Whenever there’s a paradigm shift like this, there is usually some nostalgia and “good old days” talk included with resistance to change. This is true of just about any industry and type of change. Some people take to change more readily than others (Jay had to drag me into the computer age – my resistance to change is thankfully balanced by how well he embraces it). I have no doubt that there is an element of this in the notion that physicians shifting from being independent to being employed is deleterious.
But there are also very valid reasons for questioning the movement of physicians towards employment by large medical groups. Roy Poses wrote an excellent article last month about a couple of physician groups who have brought lawsuits against their corporate hospital system bosses, alleging that profits were being put ahead of patient care and safety. These are extreme cases, where patient welfare was obviously not the primary concern – but presumably most large hospital systems and corporate medical groups are under a lot of pressure to grow revenues and profits, especially if they have shareholders. That can lead to corners being cut and doctors being compelled to provide care that is in the best interest of the corporation, even if that doesn’t completely line up with the best interests of the patients. Regardless of the severity of the situation, that’s a bad spot for a physician to be in, and an issue that needs to be addressed in every hospital system.
But there are definitely upsides for physicians and patients as physicians switch to being employed rather than independent. Electronic medical records simplify communication between doctors and eliminate the need for duplicate testing or long wait times to retrieve records. Large medical groups improve the odds that patients will be able to get all the care they need either under one roof (like the Kaiser models) or without having to search around too much – as more physicians become employed by a certain hospital system or provider group, that group’s medical expertise and specialty offerings grows. And there’s an economy of scale factor too: all of the billing and administrative work (which can be immense, especially if a provider works with numerous health insurance carriers) can be handled by one central office, freeing up the doctors to spend more of their time with patients and less of it on paperwork and billing issues. Doctors also cite work-life balance and not having to set up their own electronic medical records system as pros of working for someone else.
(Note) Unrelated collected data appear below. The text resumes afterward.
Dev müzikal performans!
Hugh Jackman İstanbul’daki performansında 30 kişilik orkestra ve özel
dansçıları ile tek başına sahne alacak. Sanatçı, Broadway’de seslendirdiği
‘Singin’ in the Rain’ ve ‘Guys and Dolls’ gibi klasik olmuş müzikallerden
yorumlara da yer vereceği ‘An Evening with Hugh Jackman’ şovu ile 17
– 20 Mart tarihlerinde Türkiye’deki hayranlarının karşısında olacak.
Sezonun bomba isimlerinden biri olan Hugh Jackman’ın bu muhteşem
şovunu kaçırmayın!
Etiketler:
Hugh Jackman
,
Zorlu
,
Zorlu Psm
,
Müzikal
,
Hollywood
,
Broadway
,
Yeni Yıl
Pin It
But some doctors prefer to hold onto their independent status, and that’s easy to understand too. The Coloradoan article notes that the major medical groups in northern Colorado have said that they are committed to working with doctors who remain independent, and that will help to keep at least some sort of balance between the number of doctors who are employed and the number who are independent. From a patient perspective, the take-away here is a reminder that every physician’s office is different. If you’re shopping for health insurance and/or a doctor, make sure you ask lots of questions before you buy a policy or receive care in a non-emergency situation. Find out whether your doctor is independent or employed, and ask questions to see how that situation could impact you: How much time will you get with the doctor? What’s the on-call situation in case you need care outside of regular business hours? How do referrals to specialists work? How does your health insurance policy handle out-of-network claims? How are medical records handled? Are prescriptions written using an electronic system? Have these discussions before you buy a health insurance policy and before you choose a doctor. You might find that you like a health insurance system like Kaiser with it’s numerous on-staff doctors, or maybe you prefer an independent doctor and a PPO-style health insurance plan. Whichever you choose, it’s better to know what you’re getting before you find yourself in need of medical care.